I found this relatively new motherboard for AM5 and would like you recommendations for a potential “budget” dual GPU setup and not spending thousands on threadripper and trx boards
Its the cheapest PCIE 5 dual X16 with bifurication motherboard i can find, and it honestly looks pretty solid, enough cooling on the backside and front, 10gbe + 5gbe ethernet
8 Layer PCB + 2oz
8000mhz ram support
i like the design
Wifi 7
ALC 4082
4 Slot spacing, so even large GPUs fit
etc, very nice features overall, they all list it on their website
I could get it for 320€, which seems like a very good deal
What do you think about this board (maybe you didnt even had it in mind and now have ) or are there better options for around the same price
This looks to be a nice board. It really addresses a lot of the issues I have had with AM5 boards.10Gbe + 5Gbe should be pretty much standard except on the lowest tier boards. Wifi 7. Slot spacing and lane usage is pretty good (although different needs may prefer different this is good for multi GPU.

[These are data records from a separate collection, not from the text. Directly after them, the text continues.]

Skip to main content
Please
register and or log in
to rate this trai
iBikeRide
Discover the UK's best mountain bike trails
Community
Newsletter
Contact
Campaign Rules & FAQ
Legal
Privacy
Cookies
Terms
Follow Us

However, its pretty expensive for what it is.
Its natural competitor is probably Asus ProArt Creator
Yeah, ofcourse it will be x8/x8 on am5, for rendering/simulation and gaming on one card it should be fine to have that kind of layout, without running into a bottleneck
Apart from the cables i wont put anything down there, this should be fine right, or are the cable “mounts” too large if there is a larger GPU like a 3 slot design?
Side point as the thread’s getting confused: any AM4 or AM5 board where it’s not crippled out of the BIOS settings supports x8/x8 PEG bifurcation. What’s being referred to here is x8+x8 switching of PEG onto two x8(16) slots, which avoids needing a breakout card or riser by using multiplexers-demultiplexers to physically route half of PEG’s lanes to two slots (in this case probably PS7101s like X870E Taichi) in conjunction with bifurcation.

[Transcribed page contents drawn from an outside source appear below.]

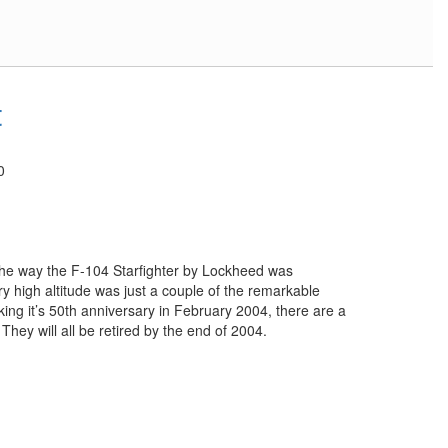
t
0
s the way the F-104 Starfighter by Lockheed was
 high altitude was just a couple of the remarkable
arking it’s 50th anniversary in February 2004, there are a
. They will all be retired by the end of 2004.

Depends on the cables and the GPU’s cooler and shroud design. In general, yeah, there can be trouble but usually it’s not too big of an issue to plan around it if it’s not an MSI board with PCIE_PWR1. Don’t forget about also arranging the case for the lower GPU’s air intake.
I am doing dual GPU on the asrock livemixer b850, but their x870 is the same price now. That gives the lower GPU 4x4 speeds, which is OK for what it does.
Also consider the gigabyte b850 AI TOP, which IIRC has x8 x8 slots and dual 10GbE. It’s one of the very few AM5 consumer boards maybe intended for dual gpu, however I think Puget Systems doesn’t use it, for what that info is worth
I think if you’re doing twin gpus, the x8 x8 may be important, but for me one is AMD, the other nvidia and I don’t have any software to use two at once, so I was OK with one being less connected.
I do have this particular board on my radar as well for a while.
One of the usps of this particular board is the dual nic´s and also,
the x8/x8 pci-e capability which is really unique for a X870 board.
the only real downside i have with this particular board is the sata port configuration.
Basically because this board is only single chip set its pretty much loaded.
And they had to use as media controllers for all the sata ports, which in most cases won´t be that much of a big deal.
However in certain circumstances it could be a thing.
But other than that for it´s price it´s really a great deal i would say.
Curious how this board is going to work out for you.
Given Puget’s parts picks it is tempting to see that as an endorsement. Gigabyte’s chronic reliability problems wouldn’t be my first choice. But Asus might be worse and MSI doesn’t offer creator boards. So Taichi’s maybe the best bet. If its 10+5 GbE is reliable that’s better than Asus has been doing with 10+10. Haven’t seen anything on the AI Tops but, well, it wouldn’t be my default expectation Gigabyte didn’t underengineer the thermals. There does seem to be some effort towards being less bad lately, though.
x8+x8 muxing with two slots spaced for dGPUs is fairly common on AM5 boards starting around the Taichi Creator’s price point, pretty standard the next tier up. B850 AI Top’s unusual more for being a high end B850. Asus did x8+x8 on B650 ProArt but removed it on the successor B850 that apparently was so bad it got killed before shipping. The stub page for the B850 Creator Neo that may eventually be a replacement doesn’t say.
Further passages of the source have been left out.